++++ LISTED RECORDS

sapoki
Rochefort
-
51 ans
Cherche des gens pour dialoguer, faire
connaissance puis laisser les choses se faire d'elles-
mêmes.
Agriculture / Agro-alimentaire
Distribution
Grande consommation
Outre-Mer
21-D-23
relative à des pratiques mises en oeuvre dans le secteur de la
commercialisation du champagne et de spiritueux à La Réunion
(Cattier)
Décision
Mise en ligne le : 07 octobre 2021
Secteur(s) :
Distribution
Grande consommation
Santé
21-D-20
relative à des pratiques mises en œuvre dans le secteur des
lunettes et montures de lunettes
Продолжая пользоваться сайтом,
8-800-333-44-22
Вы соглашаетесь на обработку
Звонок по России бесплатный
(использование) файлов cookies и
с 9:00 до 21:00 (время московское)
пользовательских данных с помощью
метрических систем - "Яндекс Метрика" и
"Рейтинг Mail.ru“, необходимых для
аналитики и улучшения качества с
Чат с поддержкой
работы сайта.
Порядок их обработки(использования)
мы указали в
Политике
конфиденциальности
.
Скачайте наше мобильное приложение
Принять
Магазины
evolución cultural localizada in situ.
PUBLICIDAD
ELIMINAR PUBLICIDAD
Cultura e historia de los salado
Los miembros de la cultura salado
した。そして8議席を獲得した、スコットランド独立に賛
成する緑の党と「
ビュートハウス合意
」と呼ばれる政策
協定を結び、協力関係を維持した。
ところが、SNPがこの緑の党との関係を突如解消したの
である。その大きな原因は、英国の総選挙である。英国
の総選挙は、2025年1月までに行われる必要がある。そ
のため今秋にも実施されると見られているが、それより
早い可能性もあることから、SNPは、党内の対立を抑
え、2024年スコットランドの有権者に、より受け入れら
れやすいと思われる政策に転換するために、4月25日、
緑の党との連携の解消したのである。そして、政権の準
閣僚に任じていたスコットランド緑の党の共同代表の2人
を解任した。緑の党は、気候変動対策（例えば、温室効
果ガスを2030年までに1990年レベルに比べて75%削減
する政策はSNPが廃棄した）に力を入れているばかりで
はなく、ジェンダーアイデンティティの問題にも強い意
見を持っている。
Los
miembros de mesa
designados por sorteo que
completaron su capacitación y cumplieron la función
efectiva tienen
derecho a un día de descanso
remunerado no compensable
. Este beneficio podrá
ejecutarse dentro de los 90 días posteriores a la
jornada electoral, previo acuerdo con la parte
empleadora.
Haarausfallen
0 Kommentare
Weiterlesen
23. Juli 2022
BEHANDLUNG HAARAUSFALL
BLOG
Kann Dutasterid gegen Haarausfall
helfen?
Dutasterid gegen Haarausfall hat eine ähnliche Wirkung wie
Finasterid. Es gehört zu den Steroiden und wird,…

++++++++

[TASK GOAL] In the listing above, the lines from the one containing "BEHANDLUNG HAARAUSFALL" through the last line are to be returned exactly.

[RESULT OF THIS TASK]
BEHANDLUNG HAARAUSFALL
BLOG
Kann Dutasterid gegen Haarausfall
helfen?
Dutasterid gegen Haarausfall hat eine ähnliche Wirkung wie
Finasterid. Es gehört zu den Steroiden und wird,…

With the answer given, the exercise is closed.